■ What to produce:
Every line of the records below that has the word "Museumtijdschrift" should be copied.

--------------------

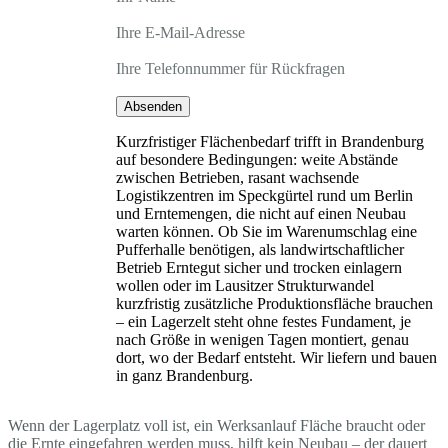
Ihre E-Mail-Adresse
Ihre Telefonnummer für Rückfragen
Absenden
Kurzfristiger Flächenbedarf trifft in Brandenburg
auf besondere Bedingungen: weite Abstände
zwischen Betrieben, rasant wachsende
Logistikzentren im Speckgürtel rund um Berlin
und Erntemengen, die nicht auf einen Neubau
warten können. Ob Sie im Warenumschlag eine
Pufferhalle benötigen, als landwirtschaftlicher
Betrieb Erntegut sicher und trocken einlagern
wollen oder im Lausitzer Strukturwandel
kurzfristig zusätzliche Produktionsfläche brauchen
– ein Lagerzelt steht ohne festes Fundament, je
nach Größe in wenigen Tagen montiert, genau
dort, wo der Bedarf entsteht. Wir liefern und bauen
in ganz Brandenburg.
Wenn der Lagerplatz voll ist, ein Werksanlauf Fläche braucht oder
die Ernte eingefahren werden muss, hilft kein Neubau – der dauert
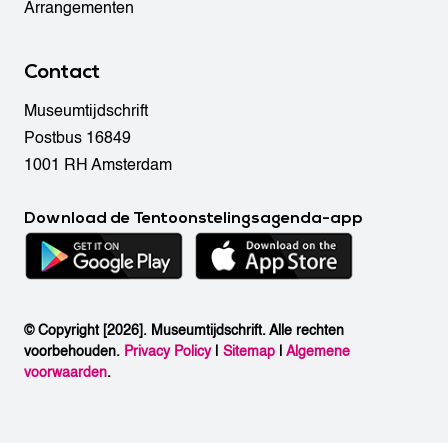
Arrangementen
Contact
Museumtijdschrift
Postbus 16849
1001 RH Amsterdam
Download de Tentoonstelingsagenda-app
© Copyright [2026]. Museumtijdschrift. Alle rechten
voorbehouden.
Privacy Policy
|
Sitemap
|
Algemene
voorwaarden
.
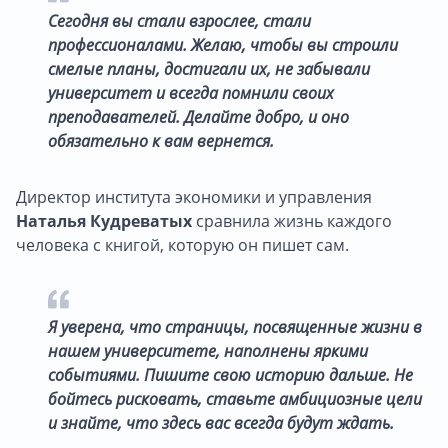
Сегодня вы стали взрослее, стали
профессионалами. Желаю, чтобы вы строили
смелые планы, достигали их, не забывали
университет и всегда помнили своих
преподавателей. Делайте добро, и оно
обязательно к вам вернется.
Директор института экономики и управления
Наталья Кудреватых
сравнила жизнь каждого
человека с книгой, которую он пишет сам.
Я уверена, что страницы, посвященные жизни в
нашем университете, наполнены яркими
событиями. Пишите свою историю дальше. Не
бойтесь рисковать, ставьте амбициозные цели
и знайте, что здесь вас всегда будут ждать.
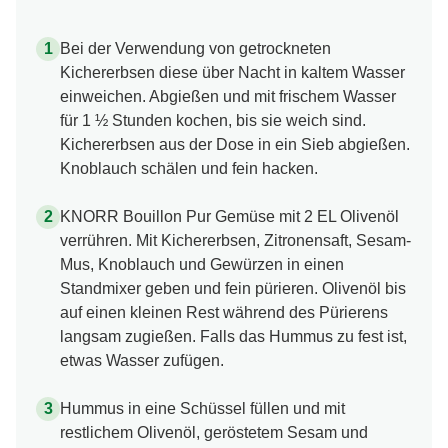
Zubereitung
Bei der Verwendung von getrockneten
Kichererbsen diese über Nacht in kaltem Wasser
einweichen. Abgießen und mit frischem Wasser
für 1 ½ Stunden kochen, bis sie weich sind.
Kichererbsen aus der Dose in ein Sieb abgießen.
Knoblauch schälen und fein hacken.
KNORR Bouillon Pur Gemüse mit 2 EL Olivenöl
verrühren. Mit Kichererbsen, Zitronensaft, Sesam-
Mus, Knoblauch und Gewürzen in einen
Standmixer geben und fein pürieren. Olivenöl bis
auf einen kleinen Rest während des Pürierens
langsam zugießen. Falls das Hummus zu fest ist,
etwas Wasser zufügen.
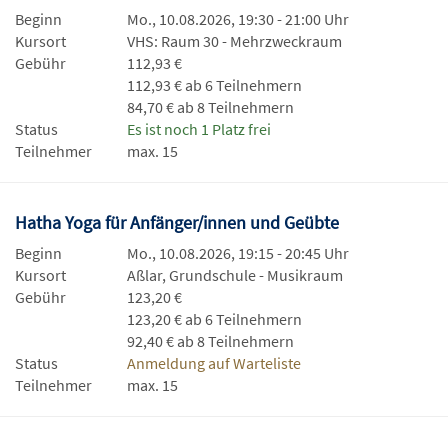
Beginn
Mo., 10.08.2026, 19:30 - 21:00 Uhr
Kursort
VHS: Raum 30 - Mehrzweckraum
Gebühr
112,93 €
112,93 € ab 6 Teilnehmern
84,70 € ab 8 Teilnehmern
Status
Es ist noch 1 Platz frei
Teilnehmer
max. 15
Hatha Yoga für Anfänger/innen und Geübte
Beginn
Mo., 10.08.2026, 19:15 - 20:45 Uhr
Kursort
Aßlar, Grundschule - Musikraum
Gebühr
123,20 €
123,20 € ab 6 Teilnehmern
92,40 € ab 8 Teilnehmern
Status
Anmeldung auf Warteliste
Teilnehmer
max. 15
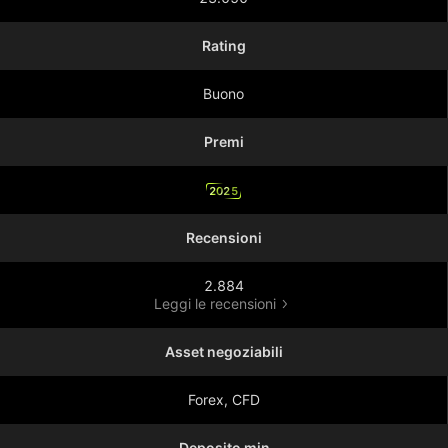
Rating
Buono
Premi
2025
Recensioni
2.884
Leggi le recensioni
Asset negoziabili
Forex, CFD
Deposito min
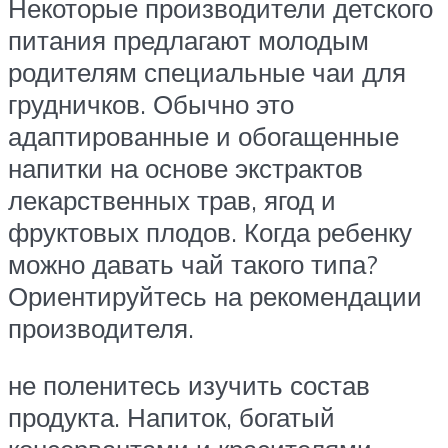
Некоторые производители детского
питания предлагают молодым
родителям специальные чаи для
грудничков. Обычно это
адаптированные и обогащенные
напитки на основе экстрактов
лекарственных трав, ягод и
фруктовых плодов. Когда ребенку
можно давать чай такого типа?
Ориентируйтесь на рекомендации
производителя.
не поленитесь изучить состав
продукта. Напиток, богатый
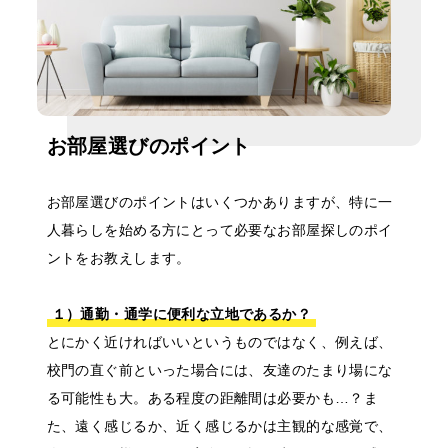
お部屋選びのポイント
お部屋選びのポイントはいくつかありますが、特に一
人暮らしを始める方にとって必要なお部屋探しのポイ
ントをお教えします。
１）通勤・通学に便利な立地であるか？
とにかく近ければいいというものではなく、例えば、
校門の直ぐ前といった場合には、友達のたまり場にな
る可能性も大。ある程度の距離間は必要かも…？ま
た、遠く感じるか、近く感じるかは主観的な感覚で、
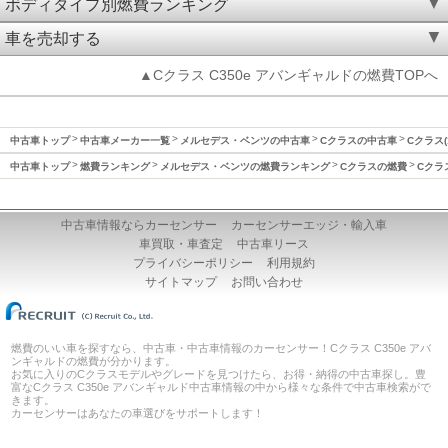
ボディタイプ別燃費ランキング
車を売却する
▲Cクラス C350e アバンギャルドの燃費TOPへ
中古車トップ
中古車メーカー一覧
メルセデス・ベンツの中古車
Cクラスの中古車
Cクラス(
中古車トップ
燃費ランキング
メルセデス・ベンツの燃費ランキング
Cクラスの燃費
Cクラ
中古車情報ならカーセンサー
カーセンサーエッジ・輸入車
車買取・車査定
中古車リース
プライバシーポリシー
利用規約
サイトマップ
お問い合わせ
燃費のいい車を探すなら、中古車・中古車情報のカーセンサー！Cクラス C350e アバ
ンギャルドの燃費が分かります。
お気に入りのCクラスモデルやグレードを見つけたら、お得・納得の中古車探し。豊
富なCクラス C350e アバンギャルド中古車情報の中から様々な条件で中古車検索がで
きます。
カーセンサーはあなたの車選びをサポートします！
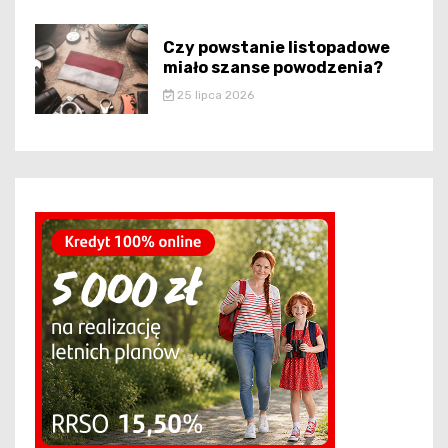
Czy powstanie listopadowe
miało szanse powodzenia?
25 lipca 2026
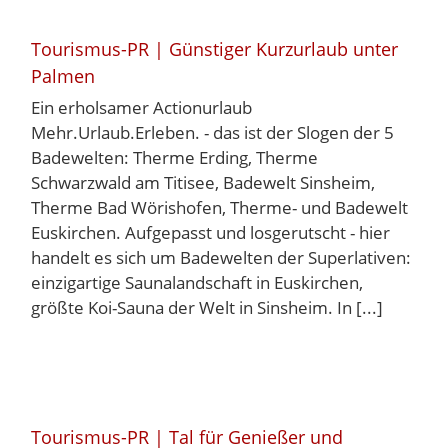
Tourismus-PR | Günstiger Kurzurlaub unter
Palmen
Ein erholsamer Actionurlaub
Mehr.Urlaub.Erleben. - das ist der Slogen der 5
Badewelten: Therme Erding, Therme
Schwarzwald am Titisee, Badewelt Sinsheim,
Therme Bad Wörishofen, Therme- und Badewelt
Euskirchen. Aufgepasst und losgerutscht - hier
handelt es sich um Badewelten der Superlativen:
einzigartige Saunalandschaft in Euskirchen,
größte Koi-Sauna der Welt in Sinsheim. In [...]
Tourismus-PR | Tal für Genießer und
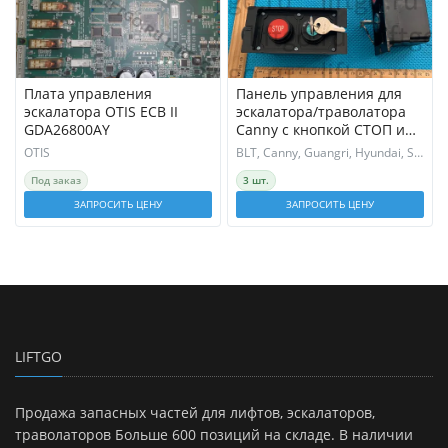
Плата управления
Панель управления для
эскалатора OTIS ECB II
эскалатора/траволатора
GDA26800AY
Canny с кнопкой СТОП и
ключевиной // Блок
OTIS
BLT, Canny, Guangri, Hyundai, Schindler, XIZI OTIS
аварийной остановки и
Под заказ
3 шт.
запуска
ЗАПРОСИТЬ ЦЕНУ
ЗАПРОСИТЬ ЦЕНУ
LIFTGO
Продажа запасных частей для лифтов, эскалаторов,
траволаторов Больше 600 позиций на складе. В наличии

--------------------

■ Problem solution:
Museumtijdschrift
© Copyright [2026]. Museumtijdschrift. Alle rechten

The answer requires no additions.